## HOW TO COMPLETE THIS TASK
Among the entries that follow, the required portion opens with the line containing "Рулевая тяга / составляющие" and closes with the line containing "Датчик угла поворота". Give that portion again exactly, and nothing else.

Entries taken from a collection
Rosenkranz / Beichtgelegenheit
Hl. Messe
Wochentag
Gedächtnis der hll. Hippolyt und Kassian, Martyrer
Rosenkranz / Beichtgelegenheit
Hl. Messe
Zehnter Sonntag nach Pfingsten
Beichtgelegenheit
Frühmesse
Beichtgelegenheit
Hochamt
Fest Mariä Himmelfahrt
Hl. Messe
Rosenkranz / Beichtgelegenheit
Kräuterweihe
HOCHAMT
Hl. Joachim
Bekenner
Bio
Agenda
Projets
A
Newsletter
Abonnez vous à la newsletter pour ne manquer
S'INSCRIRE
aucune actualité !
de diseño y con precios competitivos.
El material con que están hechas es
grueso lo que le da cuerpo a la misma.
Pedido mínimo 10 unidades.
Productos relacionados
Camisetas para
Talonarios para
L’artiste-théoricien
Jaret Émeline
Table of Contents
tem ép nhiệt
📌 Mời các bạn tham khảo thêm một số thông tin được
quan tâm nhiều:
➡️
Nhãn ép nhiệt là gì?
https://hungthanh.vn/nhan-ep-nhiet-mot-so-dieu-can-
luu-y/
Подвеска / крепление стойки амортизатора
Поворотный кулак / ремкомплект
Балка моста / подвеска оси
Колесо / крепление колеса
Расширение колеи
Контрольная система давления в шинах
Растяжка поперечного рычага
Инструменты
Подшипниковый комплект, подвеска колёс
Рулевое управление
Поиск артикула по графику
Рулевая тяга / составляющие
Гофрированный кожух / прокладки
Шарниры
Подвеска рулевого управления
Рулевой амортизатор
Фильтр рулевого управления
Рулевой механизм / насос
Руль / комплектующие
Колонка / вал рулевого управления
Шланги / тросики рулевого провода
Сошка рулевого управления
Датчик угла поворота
...
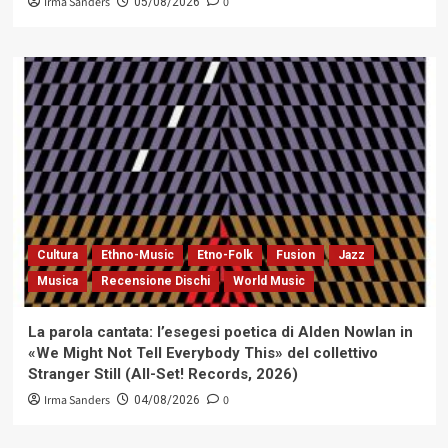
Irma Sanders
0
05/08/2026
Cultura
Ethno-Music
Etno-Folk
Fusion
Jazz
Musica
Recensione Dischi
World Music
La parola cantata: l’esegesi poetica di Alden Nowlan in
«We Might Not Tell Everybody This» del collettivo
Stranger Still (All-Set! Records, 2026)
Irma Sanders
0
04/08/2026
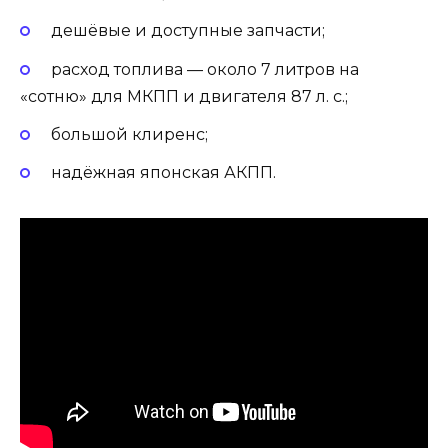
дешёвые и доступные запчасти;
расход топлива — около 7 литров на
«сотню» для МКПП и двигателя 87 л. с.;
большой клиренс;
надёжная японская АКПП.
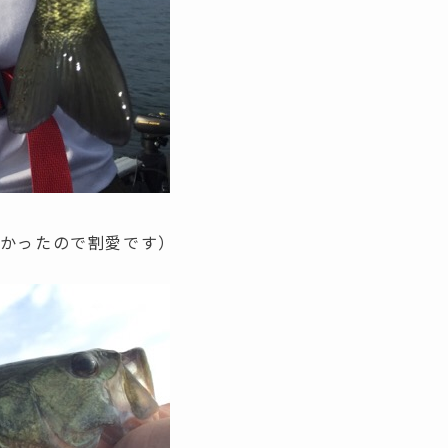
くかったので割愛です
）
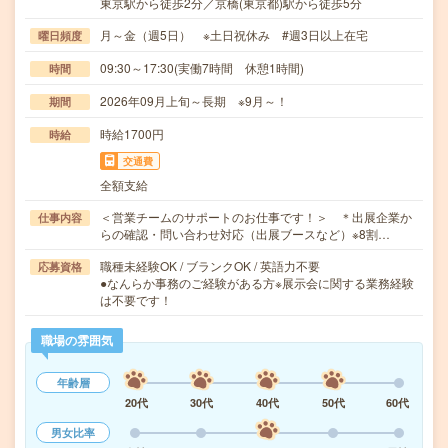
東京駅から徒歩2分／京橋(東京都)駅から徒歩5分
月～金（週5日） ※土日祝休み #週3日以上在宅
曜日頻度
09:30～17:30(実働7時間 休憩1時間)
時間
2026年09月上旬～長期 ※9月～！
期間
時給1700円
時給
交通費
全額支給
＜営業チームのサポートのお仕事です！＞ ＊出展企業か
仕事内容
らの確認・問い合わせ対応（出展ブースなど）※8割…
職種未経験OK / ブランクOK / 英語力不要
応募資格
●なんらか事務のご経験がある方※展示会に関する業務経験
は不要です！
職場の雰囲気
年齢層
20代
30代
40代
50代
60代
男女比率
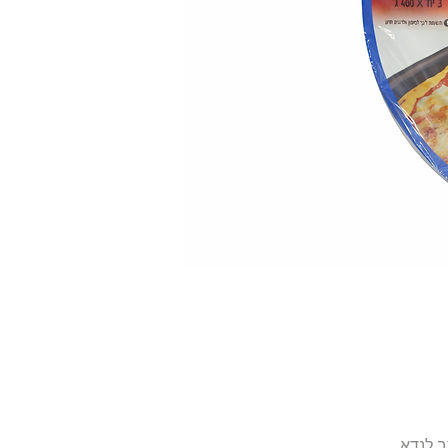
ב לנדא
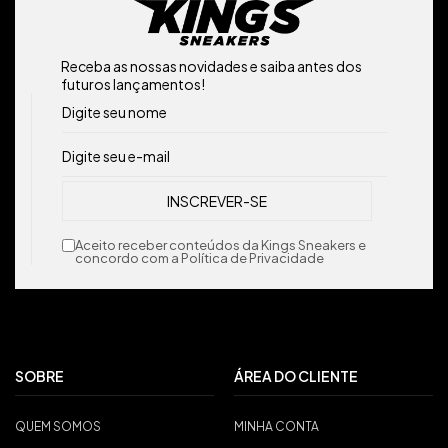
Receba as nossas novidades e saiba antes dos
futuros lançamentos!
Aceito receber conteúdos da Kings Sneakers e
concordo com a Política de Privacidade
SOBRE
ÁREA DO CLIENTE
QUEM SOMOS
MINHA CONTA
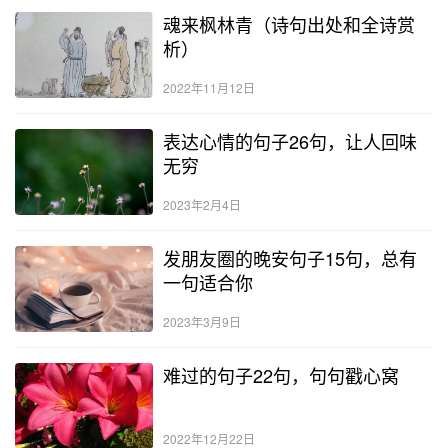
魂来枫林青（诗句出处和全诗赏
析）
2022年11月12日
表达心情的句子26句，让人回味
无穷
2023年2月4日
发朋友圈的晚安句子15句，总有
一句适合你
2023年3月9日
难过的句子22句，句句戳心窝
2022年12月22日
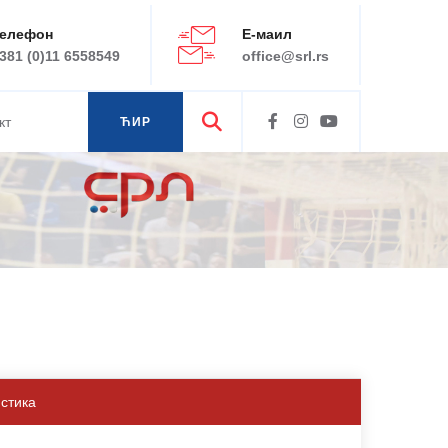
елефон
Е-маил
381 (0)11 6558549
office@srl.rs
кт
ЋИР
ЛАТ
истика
* * *
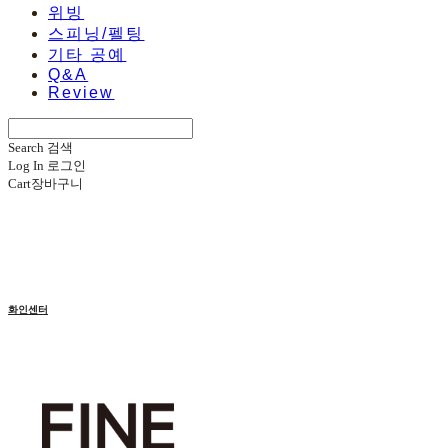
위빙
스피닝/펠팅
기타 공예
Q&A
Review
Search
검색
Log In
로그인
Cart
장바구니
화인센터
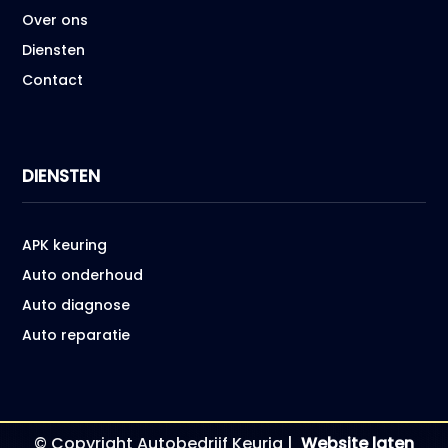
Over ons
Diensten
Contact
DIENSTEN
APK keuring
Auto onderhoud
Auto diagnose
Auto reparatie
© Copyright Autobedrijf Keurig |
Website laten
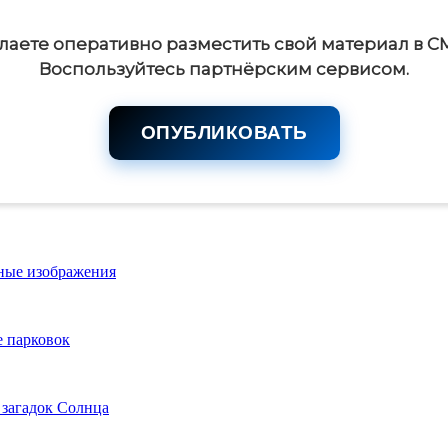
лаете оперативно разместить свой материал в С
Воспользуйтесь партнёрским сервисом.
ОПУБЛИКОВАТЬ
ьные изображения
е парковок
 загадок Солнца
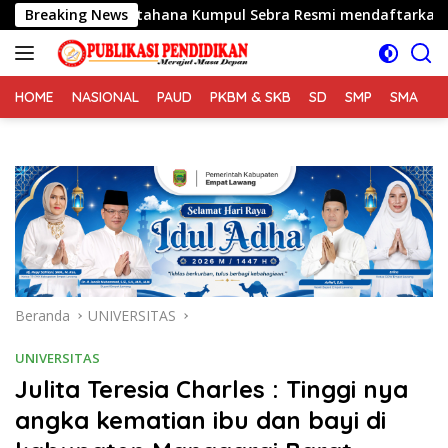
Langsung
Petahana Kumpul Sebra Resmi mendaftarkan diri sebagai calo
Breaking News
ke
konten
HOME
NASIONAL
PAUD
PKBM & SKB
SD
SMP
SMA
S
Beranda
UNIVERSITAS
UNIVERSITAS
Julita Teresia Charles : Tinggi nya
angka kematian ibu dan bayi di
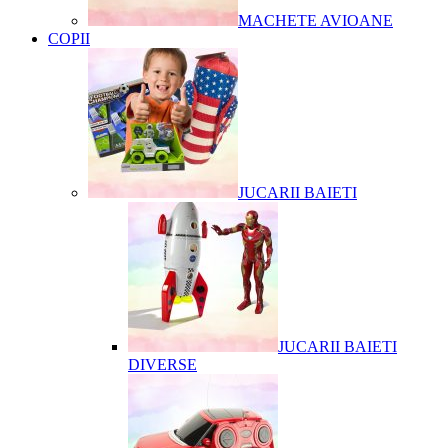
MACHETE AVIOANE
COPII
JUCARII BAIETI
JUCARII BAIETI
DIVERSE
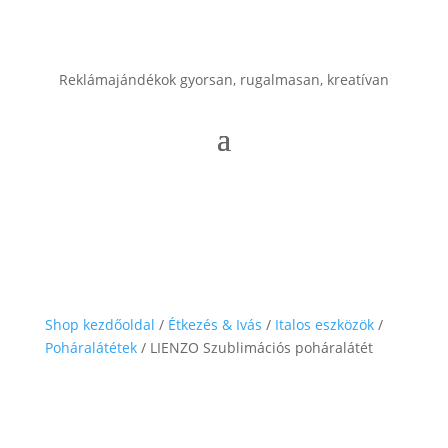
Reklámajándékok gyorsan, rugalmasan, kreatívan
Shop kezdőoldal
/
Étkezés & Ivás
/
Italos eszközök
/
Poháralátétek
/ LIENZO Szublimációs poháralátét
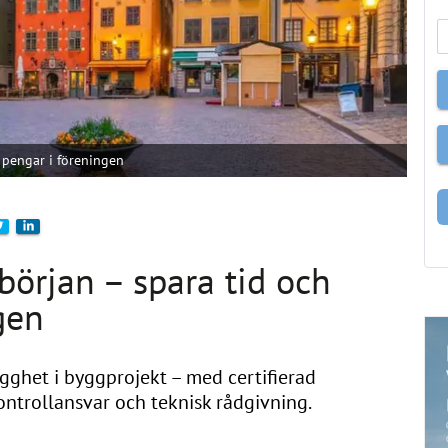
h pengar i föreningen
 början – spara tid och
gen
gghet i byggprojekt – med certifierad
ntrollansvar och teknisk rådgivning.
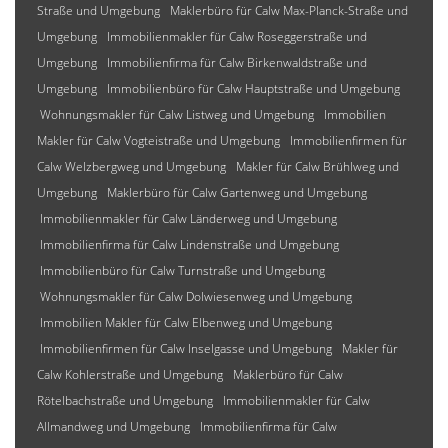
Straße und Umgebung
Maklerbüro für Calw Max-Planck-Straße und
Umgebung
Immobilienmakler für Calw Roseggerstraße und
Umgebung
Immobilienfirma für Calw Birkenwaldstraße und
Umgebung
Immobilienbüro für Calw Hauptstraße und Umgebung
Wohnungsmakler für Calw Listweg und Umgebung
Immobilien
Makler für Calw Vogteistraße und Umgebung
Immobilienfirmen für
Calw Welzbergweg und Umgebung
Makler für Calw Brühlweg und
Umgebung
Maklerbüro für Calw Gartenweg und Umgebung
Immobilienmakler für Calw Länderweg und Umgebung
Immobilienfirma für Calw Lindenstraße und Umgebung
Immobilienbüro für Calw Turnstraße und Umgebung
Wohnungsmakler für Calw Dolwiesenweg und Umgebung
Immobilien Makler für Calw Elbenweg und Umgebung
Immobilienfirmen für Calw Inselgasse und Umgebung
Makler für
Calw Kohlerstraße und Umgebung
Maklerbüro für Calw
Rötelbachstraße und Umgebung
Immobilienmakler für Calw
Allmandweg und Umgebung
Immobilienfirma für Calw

## COMPLETED TASK
Рулевая тяга / составляющие
Гофрированный кожух / прокладки
Шарниры
Подвеска рулевого управления
Рулевой амортизатор
Фильтр рулевого управления
Рулевой механизм / насос
Руль / комплектующие
Колонка / вал рулевого управления
Шланги / тросики рулевого провода
Сошка рулевого управления
Датчик угла поворота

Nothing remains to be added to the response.